Even had Marshall won his argument with the other Americans, it would have been impossible to sell the British on a real 1943 invasion. (Brooke agreed in principle to it at some early CCS meetings for tactical purposes, to get the Americans to agree to some British priorities.) Some of the British arguments were good (the Western armies were probably not ready to go toe to toe with the Nazi colossus on its home turf yet), some were not as good (the brainless "soft underbelly of Europe" nonsense), and some were unanswerable due to differing national priorities (the security of Egypt and Malta, opening the Mediterranean for traffic with India, British influence in the Balkans, etc.). Britain was also not the only ally to have national priorities in the Mediterranean. The Free French, too, argued in favor of fighting in North Africa to rebuild their armies and prepare for the redemption of the metropole.
The delay to 1944 proved highly valuable for the Western Allies in other ways. In 1943, the West had not yet secured air superiority over Western Europe. Its strategic bombers were not capable of the overpowering force they would be able to deploy the following year. The Luftwaffe still had high-quality avgas, good airmen, and lots of airframes. Launching the Normandy invasion after the colossal successes of "Big Week" and the Transport Plan bomb strikes gave the Allies a far bigger advantage than the Germans gained by working on the Atlantic Wall and mounting their buildup in France. Air superiority was the sine qua non of a successful offensive in the Second World War.
That's also not to speak of the advantages in experience that accrued to the Allied commanders and staffs after extensive fighting in the Pacific and Mediterranean. By 1944, the Americans and Commonwealth forces had an extremely well developed amphibious warfare doctrine, based off of the experience of Sicily, Salerno, and Anzio.

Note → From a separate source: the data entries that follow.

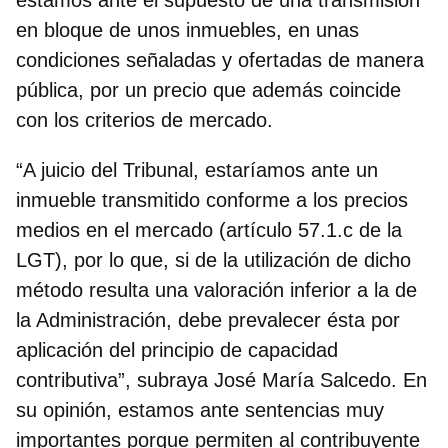
en bloque de unos inmuebles, en unas
condiciones señaladas y ofertadas de manera
pública, por un precio que además coincide
con los criterios de mercado.
“A juicio del Tribunal, estaríamos ante un
inmueble transmitido conforme a los precios
medios en el mercado (artículo 57.1.c de la
LGT), por lo que, si de la utilización de dicho
método resulta una valoración inferior a la de
la Administración, debe prevalecer ésta por
aplicación del principio de capacidad
contributiva”, subraya José María Salcedo. En
su opinión, estamos ante sentencias muy
importantes porque permiten al contribuyente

Airborne doctrine was not as well developed but still in a far better place than it was in the summer of 1943. Douglas Porch argues persuasively that the Mediterranean theater was the "path to victory" not in and of itself - the defeat of Italy would not and could never bring down Nazism - but rather because in large part it served as the school of the Allied armies. Learning those lessons in the desert and in Italy was far better than trying to learn them in the middle of the apocalyptic, war-deciding struggle for Western Europe.